Comparing CPUs is not simple. Many different factors affect the performance of a CPU. We can look at the clock speed of the CPU (Usually measured in GHz), but we must also look at number of cores, amount of cache and, very importantly, the design or architecture of the CPU.
The main manufacturers of desktop, laptop and netbook CPUs are Intel and AMD. ARM and Intel are the min manufacturers of cell-phone CPUs.
There are many ways to compare CPUs. One way is to compare the architecture or design of the CPU.

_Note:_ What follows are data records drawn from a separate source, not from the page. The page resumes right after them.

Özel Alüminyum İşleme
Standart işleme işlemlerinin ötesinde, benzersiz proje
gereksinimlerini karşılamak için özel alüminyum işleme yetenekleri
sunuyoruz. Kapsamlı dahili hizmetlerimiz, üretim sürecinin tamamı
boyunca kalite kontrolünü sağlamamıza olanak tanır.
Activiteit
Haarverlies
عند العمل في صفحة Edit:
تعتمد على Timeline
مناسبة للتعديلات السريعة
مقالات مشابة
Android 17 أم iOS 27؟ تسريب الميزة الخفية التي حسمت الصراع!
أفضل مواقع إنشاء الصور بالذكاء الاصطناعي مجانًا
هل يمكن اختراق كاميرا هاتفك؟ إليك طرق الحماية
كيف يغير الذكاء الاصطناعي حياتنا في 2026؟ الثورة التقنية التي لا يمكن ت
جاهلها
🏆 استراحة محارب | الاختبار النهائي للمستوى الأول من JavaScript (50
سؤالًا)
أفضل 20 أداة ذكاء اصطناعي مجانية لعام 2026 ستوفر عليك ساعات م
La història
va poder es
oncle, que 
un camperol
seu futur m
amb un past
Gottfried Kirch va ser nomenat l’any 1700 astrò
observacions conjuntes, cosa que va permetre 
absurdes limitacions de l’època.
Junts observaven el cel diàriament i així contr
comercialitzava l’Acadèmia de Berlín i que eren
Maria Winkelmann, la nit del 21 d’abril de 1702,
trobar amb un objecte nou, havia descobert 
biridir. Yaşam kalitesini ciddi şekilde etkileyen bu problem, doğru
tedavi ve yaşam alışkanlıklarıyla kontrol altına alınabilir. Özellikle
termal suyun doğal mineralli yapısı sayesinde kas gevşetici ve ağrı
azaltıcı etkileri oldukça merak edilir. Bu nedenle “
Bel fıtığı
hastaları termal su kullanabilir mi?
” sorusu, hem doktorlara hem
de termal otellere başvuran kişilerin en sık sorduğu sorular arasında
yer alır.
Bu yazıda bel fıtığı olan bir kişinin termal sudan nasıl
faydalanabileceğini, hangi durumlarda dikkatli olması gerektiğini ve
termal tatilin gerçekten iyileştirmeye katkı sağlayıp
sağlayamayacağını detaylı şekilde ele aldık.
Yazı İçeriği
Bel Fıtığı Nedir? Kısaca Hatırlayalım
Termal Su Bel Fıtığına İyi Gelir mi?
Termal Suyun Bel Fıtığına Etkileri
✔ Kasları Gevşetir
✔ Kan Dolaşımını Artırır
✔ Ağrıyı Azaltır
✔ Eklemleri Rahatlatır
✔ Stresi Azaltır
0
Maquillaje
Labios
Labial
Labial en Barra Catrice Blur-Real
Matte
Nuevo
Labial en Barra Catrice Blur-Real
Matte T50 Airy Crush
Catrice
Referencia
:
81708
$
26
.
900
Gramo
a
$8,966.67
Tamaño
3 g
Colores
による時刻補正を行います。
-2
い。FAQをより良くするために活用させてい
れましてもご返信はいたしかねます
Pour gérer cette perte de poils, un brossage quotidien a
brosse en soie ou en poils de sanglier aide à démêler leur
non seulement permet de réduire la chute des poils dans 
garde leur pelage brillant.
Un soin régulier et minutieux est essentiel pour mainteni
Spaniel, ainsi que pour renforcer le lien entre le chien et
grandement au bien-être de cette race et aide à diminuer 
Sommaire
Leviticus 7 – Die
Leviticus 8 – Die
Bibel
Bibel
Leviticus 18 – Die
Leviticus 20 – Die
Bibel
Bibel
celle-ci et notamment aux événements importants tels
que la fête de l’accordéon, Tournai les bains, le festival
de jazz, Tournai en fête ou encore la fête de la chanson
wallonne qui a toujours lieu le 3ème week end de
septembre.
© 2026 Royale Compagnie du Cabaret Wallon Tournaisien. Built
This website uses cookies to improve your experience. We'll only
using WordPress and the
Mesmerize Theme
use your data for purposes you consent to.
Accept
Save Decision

The internal architecture of a CPU has as much to do with a CPU's performance as the clock speed, so two CPUs with the same clock speed will not necessarily perform equally. Whereas an Intel 80286 microprocessor requires 20 cycles to multiply two numbers, an Intel 80486 or later processor can perform the same calculation in a single clock tick. (Note that clock tick here refers to the system's clock, which runs at 66 MHz for all PCs.) These newer processors, therefore, would be 20 times faster than the older processors even if their clock speeds were the same. In addition, some microprocessors are superscalar, which means that they can execute more than one instruction per clock cycle.[2]

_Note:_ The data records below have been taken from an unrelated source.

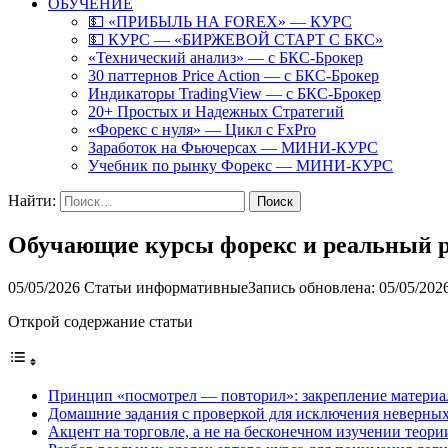
ОБУЧЕНИЕ
💵 «ПРИБЫЛЬ НА FOREX» — КУРС
💵 КУРС — «БИРЖЕВОЙ СТАРТ С БКС»
«Технический анализ» — с БКС-Брокер
30 паттернов Price Action — с БКС-Брокер
Индикаторы TradingView — с БКС-Брокер
20+ Простых и Надежных Стратегий
«Форекс с нуля» — Цикл с FxPro
Заработок на Фьючерсах — МИНИ-КУРС
Учебник по рынку Форекс — МИНИ-КУРС
Найти:
Обучающие курсы форекс и реальный ре
05/05/2026
Статьи информативные
Запись обновлена: 05/05/202
Открой содержание статьи
Принцип «посмотрел — повторил»: закрепление материал
Домашние задания с проверкой для исключения неверных
Акцент на торговле, а не на бесконечном изучении теори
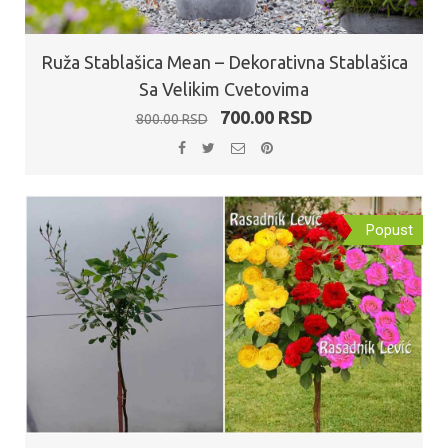
Ruža Stablašica Mean – Dekorativna Stablašica
Sa Velikim Cvetovima
Originalna
Trenutna
700.00
RSD
800.00
RSD
cena
cena
je
je:
bila:
700.00 RSD.
800.00 RSD.
Popust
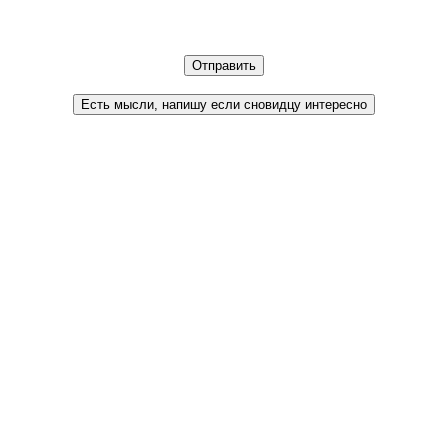
Отправить
Есть мысли, напишу если сновидцу интересно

Different architectures may also require more or less power than others. The most well known modern architectures are those designed by Intel for desktop PCs. AMD is their largest competitor in the deskop space but ARM currently dominate the design of low power processors for mobile devices.
Here are a few terms which refer to the architecture of a CPU.
A brand name used by Intel for several ranges of processors, targeted at lower-end PCs. Their performance is often significantly lower when compared to other ranges of Intel processors. Typically they have less cache memory or have advanced features purposefully disabled.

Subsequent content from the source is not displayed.